━━━ RECORDS FOR THE TASK ━━━

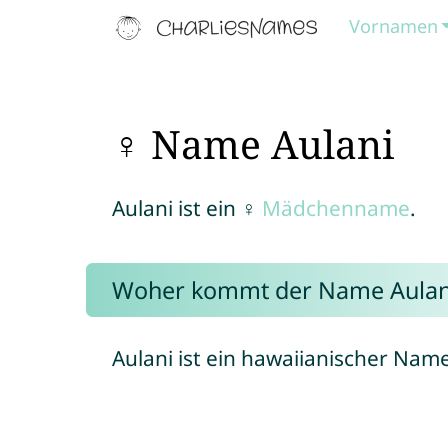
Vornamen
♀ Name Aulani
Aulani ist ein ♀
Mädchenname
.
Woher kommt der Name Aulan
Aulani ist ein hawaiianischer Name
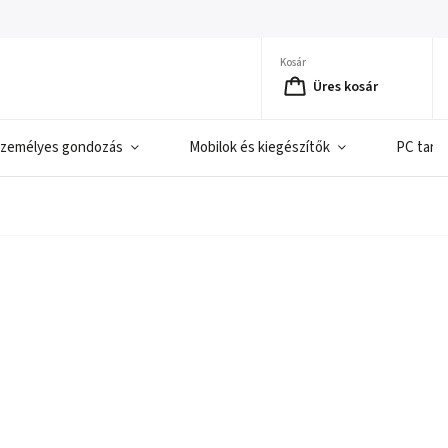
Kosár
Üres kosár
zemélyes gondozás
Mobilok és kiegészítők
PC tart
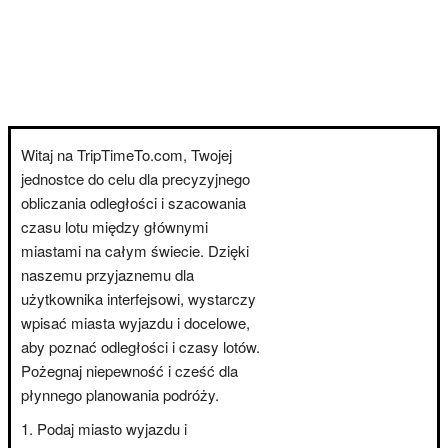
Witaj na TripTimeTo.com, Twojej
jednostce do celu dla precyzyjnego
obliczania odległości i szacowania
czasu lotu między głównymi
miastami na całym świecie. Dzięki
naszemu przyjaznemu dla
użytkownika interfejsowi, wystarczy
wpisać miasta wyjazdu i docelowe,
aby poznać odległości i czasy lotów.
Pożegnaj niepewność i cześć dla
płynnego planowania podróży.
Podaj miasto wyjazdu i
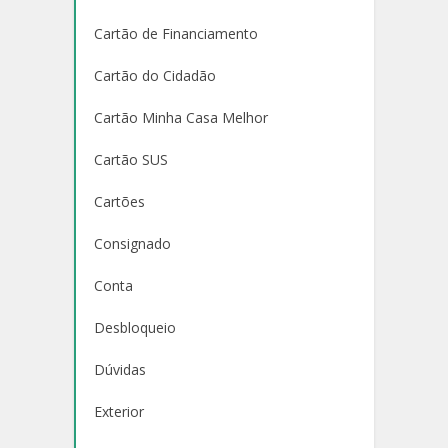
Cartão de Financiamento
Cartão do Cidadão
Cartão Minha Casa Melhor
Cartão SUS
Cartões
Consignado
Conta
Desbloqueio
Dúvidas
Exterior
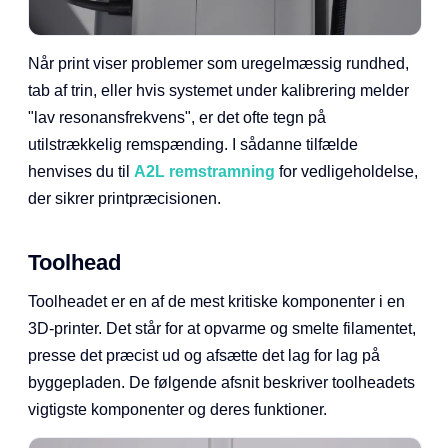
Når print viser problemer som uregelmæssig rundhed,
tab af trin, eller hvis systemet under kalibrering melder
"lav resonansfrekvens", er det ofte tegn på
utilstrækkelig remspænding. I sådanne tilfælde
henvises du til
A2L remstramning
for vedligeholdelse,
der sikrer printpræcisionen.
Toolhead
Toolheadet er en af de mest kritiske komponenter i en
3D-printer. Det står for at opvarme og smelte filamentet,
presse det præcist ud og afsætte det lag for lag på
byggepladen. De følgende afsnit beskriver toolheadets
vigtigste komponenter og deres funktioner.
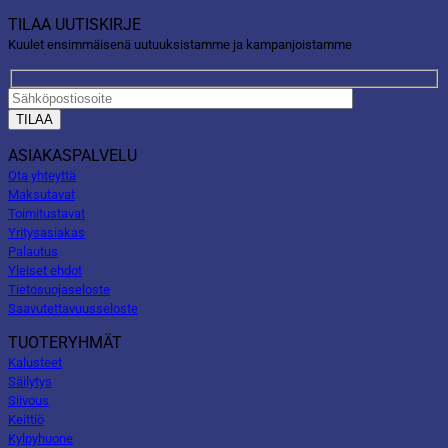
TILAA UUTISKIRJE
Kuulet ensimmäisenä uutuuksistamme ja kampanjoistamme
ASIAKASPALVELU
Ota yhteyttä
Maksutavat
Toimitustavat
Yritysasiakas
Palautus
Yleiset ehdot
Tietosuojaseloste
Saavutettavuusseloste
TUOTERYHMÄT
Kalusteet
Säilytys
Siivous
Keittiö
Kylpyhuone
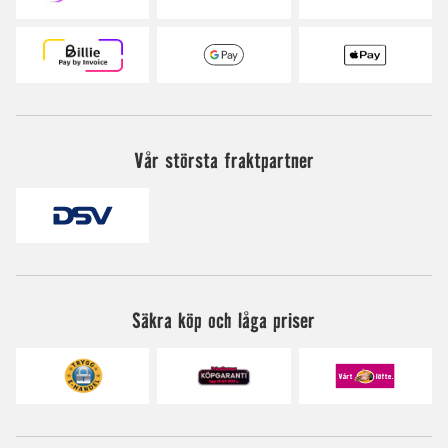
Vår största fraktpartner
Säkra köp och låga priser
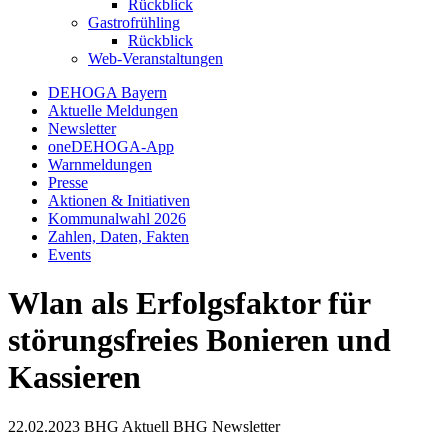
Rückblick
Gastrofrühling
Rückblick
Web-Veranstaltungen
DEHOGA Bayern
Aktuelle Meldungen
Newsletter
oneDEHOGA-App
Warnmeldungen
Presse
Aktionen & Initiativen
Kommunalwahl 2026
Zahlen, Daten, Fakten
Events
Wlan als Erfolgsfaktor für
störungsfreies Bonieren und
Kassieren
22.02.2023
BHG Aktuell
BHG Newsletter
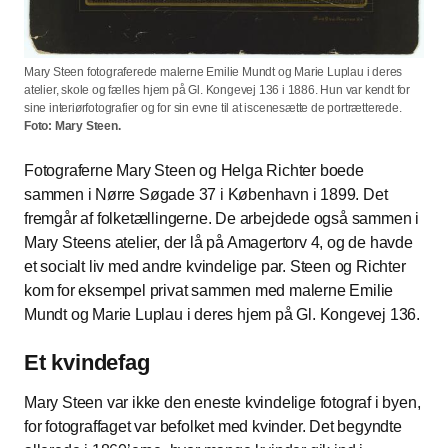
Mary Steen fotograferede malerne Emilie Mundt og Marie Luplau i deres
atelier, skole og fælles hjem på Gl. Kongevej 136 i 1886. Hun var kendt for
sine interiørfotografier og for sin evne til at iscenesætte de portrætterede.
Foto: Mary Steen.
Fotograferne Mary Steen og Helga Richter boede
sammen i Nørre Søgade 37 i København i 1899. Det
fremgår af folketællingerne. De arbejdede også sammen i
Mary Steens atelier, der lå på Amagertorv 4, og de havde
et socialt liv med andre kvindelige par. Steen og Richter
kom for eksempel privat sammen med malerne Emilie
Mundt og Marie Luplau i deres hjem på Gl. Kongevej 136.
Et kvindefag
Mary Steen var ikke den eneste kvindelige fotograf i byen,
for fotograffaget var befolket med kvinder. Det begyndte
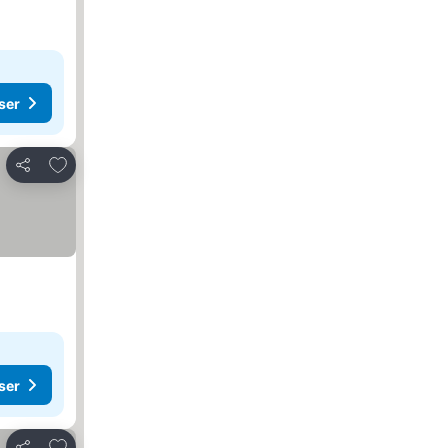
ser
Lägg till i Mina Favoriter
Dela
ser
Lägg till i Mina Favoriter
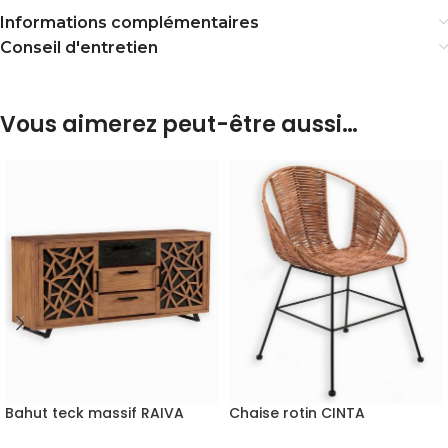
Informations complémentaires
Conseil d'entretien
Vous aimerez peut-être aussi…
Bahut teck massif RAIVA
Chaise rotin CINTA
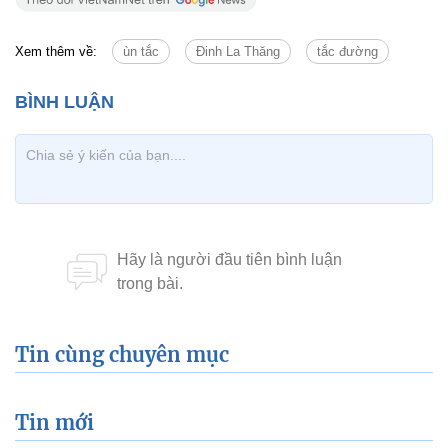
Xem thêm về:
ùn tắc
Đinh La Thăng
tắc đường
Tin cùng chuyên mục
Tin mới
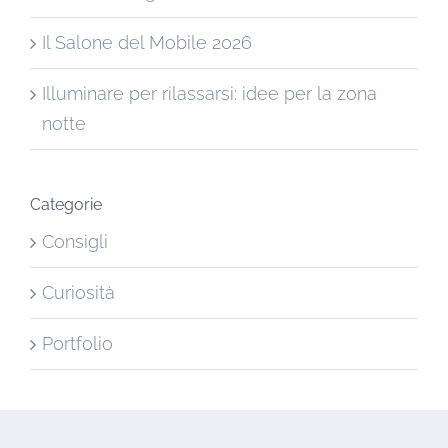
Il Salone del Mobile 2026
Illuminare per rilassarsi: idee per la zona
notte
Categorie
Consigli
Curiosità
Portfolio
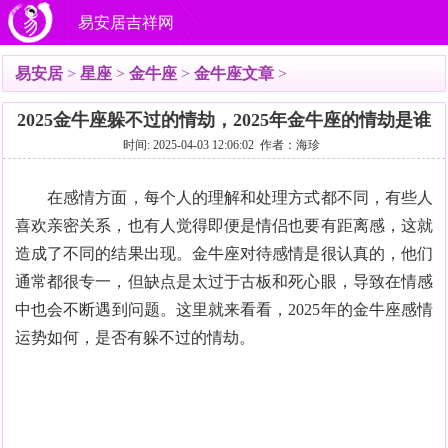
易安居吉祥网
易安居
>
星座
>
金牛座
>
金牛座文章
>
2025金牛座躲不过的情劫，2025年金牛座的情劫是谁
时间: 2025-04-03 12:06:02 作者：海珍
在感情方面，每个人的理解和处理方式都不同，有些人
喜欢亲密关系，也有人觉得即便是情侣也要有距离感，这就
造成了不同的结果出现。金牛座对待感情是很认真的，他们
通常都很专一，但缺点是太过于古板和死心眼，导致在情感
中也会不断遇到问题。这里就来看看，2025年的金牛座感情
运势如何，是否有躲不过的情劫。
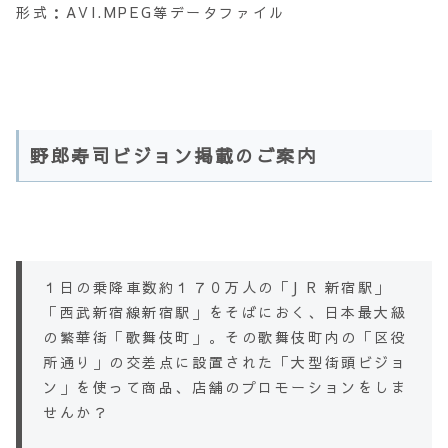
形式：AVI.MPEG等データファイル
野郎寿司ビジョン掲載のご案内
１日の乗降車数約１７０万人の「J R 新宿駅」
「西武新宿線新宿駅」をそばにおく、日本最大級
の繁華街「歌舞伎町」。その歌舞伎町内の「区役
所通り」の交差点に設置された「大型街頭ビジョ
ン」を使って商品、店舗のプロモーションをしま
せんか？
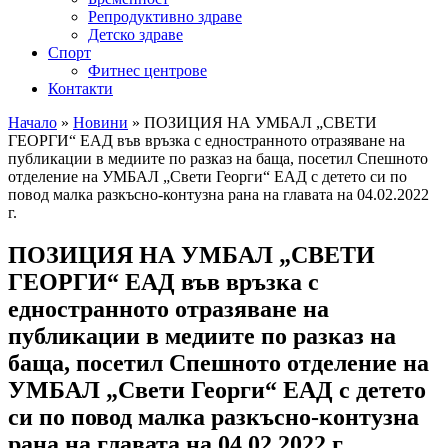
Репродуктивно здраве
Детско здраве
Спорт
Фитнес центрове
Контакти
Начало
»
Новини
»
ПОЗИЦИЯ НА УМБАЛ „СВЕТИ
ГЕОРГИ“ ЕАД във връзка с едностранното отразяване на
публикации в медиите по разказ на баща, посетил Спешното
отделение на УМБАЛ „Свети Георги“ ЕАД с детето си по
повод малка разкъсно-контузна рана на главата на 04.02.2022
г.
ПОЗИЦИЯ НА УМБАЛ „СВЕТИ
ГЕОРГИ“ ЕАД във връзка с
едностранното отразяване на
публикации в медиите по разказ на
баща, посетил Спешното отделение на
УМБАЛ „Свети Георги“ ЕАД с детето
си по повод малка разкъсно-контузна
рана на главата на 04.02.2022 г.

━━━

#### [ASSIGNMENT]
Using the records above, select and copy every line that has the word "deres".

#### [RESULT OF THE TASK]
vigtigste komponenter og deres funktioner.
Mary Steen fotograferede malerne Emilie Mundt og Marie Luplau i deres
Mundt og Marie Luplau i deres hjem på Gl. Kongevej 136.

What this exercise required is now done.